# TASK DATA
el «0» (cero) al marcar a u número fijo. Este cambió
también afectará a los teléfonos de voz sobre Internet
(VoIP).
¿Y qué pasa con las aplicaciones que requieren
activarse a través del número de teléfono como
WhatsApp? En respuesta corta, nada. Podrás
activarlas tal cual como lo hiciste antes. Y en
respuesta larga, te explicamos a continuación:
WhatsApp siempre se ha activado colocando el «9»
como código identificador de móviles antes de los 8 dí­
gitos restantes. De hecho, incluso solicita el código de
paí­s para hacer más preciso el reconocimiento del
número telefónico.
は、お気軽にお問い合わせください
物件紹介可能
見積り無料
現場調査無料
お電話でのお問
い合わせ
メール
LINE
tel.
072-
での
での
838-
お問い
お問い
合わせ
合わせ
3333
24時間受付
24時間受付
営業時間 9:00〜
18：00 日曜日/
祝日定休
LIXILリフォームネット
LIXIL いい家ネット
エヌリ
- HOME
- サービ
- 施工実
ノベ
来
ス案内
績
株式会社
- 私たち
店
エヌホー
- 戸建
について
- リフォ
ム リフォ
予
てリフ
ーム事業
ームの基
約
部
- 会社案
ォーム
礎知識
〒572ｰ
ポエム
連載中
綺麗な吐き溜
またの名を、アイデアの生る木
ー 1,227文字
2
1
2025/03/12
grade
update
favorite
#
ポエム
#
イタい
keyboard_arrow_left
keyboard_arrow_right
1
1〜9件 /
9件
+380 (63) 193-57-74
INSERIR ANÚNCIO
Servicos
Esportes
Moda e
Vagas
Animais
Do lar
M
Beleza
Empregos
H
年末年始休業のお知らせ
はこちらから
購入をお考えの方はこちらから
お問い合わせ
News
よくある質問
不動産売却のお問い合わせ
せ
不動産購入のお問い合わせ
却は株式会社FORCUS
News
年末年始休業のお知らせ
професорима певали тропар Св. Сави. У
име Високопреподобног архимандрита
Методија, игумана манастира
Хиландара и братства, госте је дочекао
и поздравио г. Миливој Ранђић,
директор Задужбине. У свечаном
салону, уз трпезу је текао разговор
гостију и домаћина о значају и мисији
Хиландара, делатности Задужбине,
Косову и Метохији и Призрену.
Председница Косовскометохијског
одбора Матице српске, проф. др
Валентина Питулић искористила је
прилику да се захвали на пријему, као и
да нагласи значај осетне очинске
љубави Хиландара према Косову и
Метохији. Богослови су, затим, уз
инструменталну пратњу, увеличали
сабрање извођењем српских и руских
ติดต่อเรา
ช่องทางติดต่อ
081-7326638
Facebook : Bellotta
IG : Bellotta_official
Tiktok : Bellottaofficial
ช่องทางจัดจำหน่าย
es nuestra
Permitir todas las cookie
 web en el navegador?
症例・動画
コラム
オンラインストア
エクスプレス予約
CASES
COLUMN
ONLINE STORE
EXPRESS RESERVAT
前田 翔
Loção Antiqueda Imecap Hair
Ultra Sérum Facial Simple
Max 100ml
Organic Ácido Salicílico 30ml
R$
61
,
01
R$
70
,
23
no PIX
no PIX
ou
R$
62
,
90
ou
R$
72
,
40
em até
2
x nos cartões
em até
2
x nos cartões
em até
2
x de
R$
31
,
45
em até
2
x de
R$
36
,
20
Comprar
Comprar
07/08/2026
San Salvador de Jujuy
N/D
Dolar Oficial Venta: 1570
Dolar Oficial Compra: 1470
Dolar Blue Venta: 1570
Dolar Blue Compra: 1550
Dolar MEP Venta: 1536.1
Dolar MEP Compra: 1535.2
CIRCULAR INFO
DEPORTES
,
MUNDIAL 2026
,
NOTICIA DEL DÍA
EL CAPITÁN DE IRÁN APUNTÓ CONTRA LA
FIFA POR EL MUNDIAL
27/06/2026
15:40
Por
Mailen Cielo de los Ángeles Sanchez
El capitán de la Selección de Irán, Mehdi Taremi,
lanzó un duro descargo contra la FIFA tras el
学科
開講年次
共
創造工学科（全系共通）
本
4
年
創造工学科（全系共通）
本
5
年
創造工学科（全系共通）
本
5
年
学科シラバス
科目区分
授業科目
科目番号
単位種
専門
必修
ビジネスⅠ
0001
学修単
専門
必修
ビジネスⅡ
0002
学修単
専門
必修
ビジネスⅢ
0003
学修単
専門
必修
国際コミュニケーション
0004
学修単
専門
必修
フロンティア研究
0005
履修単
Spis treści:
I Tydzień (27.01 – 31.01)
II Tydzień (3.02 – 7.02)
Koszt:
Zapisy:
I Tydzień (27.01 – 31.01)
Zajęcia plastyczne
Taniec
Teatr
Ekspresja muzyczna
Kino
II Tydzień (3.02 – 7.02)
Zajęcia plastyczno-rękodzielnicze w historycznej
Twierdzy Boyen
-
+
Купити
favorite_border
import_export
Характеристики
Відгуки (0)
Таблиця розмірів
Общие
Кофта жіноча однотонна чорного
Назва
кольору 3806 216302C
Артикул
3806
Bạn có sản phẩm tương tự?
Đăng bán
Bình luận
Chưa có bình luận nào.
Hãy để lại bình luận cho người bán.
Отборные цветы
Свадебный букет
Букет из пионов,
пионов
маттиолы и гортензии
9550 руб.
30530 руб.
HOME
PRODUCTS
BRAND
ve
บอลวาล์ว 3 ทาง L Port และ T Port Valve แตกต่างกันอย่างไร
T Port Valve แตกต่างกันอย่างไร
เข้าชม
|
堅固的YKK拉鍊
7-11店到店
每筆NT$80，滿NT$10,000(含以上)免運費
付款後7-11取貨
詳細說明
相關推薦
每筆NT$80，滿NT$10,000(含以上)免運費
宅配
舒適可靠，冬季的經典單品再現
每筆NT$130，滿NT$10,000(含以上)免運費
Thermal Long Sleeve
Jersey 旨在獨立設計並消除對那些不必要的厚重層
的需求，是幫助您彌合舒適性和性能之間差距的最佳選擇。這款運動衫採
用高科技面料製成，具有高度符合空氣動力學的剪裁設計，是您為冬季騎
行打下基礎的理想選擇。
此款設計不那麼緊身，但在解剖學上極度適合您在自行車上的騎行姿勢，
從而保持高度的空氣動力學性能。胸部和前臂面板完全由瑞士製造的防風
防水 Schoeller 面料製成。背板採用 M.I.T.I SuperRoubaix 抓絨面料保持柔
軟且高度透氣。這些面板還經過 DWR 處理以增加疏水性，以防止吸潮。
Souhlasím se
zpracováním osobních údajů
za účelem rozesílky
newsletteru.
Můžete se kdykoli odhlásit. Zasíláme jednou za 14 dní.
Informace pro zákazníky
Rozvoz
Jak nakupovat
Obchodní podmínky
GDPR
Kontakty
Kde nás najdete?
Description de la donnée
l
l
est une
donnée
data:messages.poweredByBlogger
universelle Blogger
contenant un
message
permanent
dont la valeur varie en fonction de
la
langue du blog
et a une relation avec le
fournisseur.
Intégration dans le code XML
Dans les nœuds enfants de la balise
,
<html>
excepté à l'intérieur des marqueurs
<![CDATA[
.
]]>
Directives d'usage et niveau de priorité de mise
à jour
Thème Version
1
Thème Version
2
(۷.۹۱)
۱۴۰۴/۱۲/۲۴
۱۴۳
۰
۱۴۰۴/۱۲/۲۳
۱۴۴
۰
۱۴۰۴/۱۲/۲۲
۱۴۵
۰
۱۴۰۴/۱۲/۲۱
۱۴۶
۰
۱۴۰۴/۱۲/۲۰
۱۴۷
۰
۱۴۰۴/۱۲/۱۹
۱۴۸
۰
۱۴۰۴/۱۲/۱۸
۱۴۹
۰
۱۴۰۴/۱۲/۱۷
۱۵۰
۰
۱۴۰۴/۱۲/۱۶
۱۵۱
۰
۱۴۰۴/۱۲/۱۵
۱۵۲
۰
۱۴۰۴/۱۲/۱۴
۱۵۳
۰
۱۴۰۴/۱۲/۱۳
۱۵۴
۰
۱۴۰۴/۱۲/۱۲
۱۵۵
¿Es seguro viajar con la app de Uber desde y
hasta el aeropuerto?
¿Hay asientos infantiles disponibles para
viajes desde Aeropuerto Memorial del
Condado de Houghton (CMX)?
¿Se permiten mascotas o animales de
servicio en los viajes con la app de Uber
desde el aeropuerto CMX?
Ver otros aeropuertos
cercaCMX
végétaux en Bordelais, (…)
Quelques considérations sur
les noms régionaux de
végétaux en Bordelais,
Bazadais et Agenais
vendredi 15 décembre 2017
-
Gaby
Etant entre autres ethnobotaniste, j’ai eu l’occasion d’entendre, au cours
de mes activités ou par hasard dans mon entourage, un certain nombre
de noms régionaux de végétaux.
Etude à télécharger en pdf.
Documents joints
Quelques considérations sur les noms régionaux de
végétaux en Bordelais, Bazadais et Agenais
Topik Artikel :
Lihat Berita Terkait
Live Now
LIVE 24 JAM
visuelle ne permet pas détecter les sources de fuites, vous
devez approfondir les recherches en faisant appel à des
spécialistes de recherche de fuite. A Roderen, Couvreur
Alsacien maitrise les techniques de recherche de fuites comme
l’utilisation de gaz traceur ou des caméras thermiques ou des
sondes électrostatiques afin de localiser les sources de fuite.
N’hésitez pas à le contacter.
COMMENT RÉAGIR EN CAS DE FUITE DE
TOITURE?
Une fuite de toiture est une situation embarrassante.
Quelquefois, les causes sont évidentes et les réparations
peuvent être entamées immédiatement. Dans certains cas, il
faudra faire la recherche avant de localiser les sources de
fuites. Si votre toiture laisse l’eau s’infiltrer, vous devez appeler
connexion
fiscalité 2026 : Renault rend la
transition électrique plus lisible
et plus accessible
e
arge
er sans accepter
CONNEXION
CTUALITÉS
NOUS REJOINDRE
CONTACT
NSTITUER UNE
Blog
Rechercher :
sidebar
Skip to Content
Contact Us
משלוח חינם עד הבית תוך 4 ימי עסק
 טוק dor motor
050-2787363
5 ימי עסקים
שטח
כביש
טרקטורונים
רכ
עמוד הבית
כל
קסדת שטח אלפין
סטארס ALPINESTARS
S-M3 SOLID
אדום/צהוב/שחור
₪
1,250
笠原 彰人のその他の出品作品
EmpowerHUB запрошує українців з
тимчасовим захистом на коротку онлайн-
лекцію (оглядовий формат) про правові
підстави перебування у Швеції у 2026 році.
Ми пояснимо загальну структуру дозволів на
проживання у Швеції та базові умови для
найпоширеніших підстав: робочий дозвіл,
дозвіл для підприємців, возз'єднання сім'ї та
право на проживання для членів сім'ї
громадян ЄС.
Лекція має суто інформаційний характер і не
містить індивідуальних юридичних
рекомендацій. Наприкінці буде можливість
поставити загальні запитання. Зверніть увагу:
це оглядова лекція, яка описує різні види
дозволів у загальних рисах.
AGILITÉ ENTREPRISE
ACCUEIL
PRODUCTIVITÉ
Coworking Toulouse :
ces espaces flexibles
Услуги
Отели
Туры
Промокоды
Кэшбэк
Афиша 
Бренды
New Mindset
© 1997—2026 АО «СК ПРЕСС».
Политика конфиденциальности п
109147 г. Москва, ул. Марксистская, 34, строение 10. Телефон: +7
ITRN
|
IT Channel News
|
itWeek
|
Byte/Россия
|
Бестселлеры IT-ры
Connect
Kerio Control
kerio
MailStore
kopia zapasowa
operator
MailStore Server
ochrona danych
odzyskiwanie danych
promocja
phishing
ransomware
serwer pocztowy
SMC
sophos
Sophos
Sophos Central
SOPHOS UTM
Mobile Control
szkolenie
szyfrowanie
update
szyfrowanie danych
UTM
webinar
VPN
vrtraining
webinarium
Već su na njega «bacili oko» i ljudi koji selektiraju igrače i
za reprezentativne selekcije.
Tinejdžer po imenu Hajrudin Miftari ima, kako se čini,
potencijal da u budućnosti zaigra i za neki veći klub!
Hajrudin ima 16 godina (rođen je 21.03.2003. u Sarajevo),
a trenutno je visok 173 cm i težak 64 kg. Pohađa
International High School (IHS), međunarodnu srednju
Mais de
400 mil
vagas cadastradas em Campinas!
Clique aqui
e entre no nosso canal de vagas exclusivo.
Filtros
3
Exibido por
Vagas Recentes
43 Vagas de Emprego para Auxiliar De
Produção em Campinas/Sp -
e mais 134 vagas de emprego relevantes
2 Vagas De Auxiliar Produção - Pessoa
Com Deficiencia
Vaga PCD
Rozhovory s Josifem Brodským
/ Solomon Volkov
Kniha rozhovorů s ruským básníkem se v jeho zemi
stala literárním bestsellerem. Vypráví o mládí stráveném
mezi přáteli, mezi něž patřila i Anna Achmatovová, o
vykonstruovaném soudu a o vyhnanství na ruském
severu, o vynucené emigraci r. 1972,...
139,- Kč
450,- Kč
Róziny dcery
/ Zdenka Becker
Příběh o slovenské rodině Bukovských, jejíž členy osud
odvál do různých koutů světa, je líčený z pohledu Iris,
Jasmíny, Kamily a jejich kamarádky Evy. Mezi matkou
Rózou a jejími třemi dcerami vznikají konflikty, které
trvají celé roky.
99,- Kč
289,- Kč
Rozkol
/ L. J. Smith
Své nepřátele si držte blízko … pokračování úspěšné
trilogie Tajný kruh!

# DESCRIPTION OF THE TASK
Only an exact copy of the listing above, from its first line up to and including the line with "不動産売却のお問い合わせ", counts as the answer.

# WORKED SOLUTION
el «0» (cero) al marcar a u número fijo. Este cambió
también afectará a los teléfonos de voz sobre Internet
(VoIP).
¿Y qué pasa con las aplicaciones que requieren
activarse a través del número de teléfono como
WhatsApp? En respuesta corta, nada. Podrás
activarlas tal cual como lo hiciste antes. Y en
respuesta larga, te explicamos a continuación:
WhatsApp siempre se ha activado colocando el «9»
como código identificador de móviles antes de los 8 dí­
gitos restantes. De hecho, incluso solicita el código de
paí­s para hacer más preciso el reconocimiento del
número telefónico.
は、お気軽にお問い合わせください
物件紹介可能
見積り無料
現場調査無料
お電話でのお問
い合わせ
メール
LINE
tel.
072-
での
での
838-
お問い
お問い
合わせ
合わせ
3333
24時間受付
24時間受付
営業時間 9:00〜
18：00 日曜日/
祝日定休
LIXILリフォームネット
LIXIL いい家ネット
エヌリ
- HOME
- サービ
- 施工実
ノベ
来
ス案内
績
株式会社
- 私たち
店
エヌホー
- 戸建
について
- リフォ
ム リフォ
予
てリフ
ーム事業
ームの基
約
部
- 会社案
ォーム
礎知識
〒572ｰ
ポエム
連載中
綺麗な吐き溜
またの名を、アイデアの生る木
ー 1,227文字
2
1
2025/03/12
grade
update
favorite
#
ポエム
#
イタい
keyboard_arrow_left
keyboard_arrow_right
1
1〜9件 /
9件
+380 (63) 193-57-74
INSERIR ANÚNCIO
Servicos
Esportes
Moda e
Vagas
Animais
Do lar
M
Beleza
Empregos
H
年末年始休業のお知らせ
はこちらから
購入をお考えの方はこちらから
お問い合わせ
News
よくある質問
不動産売却のお問い合わせ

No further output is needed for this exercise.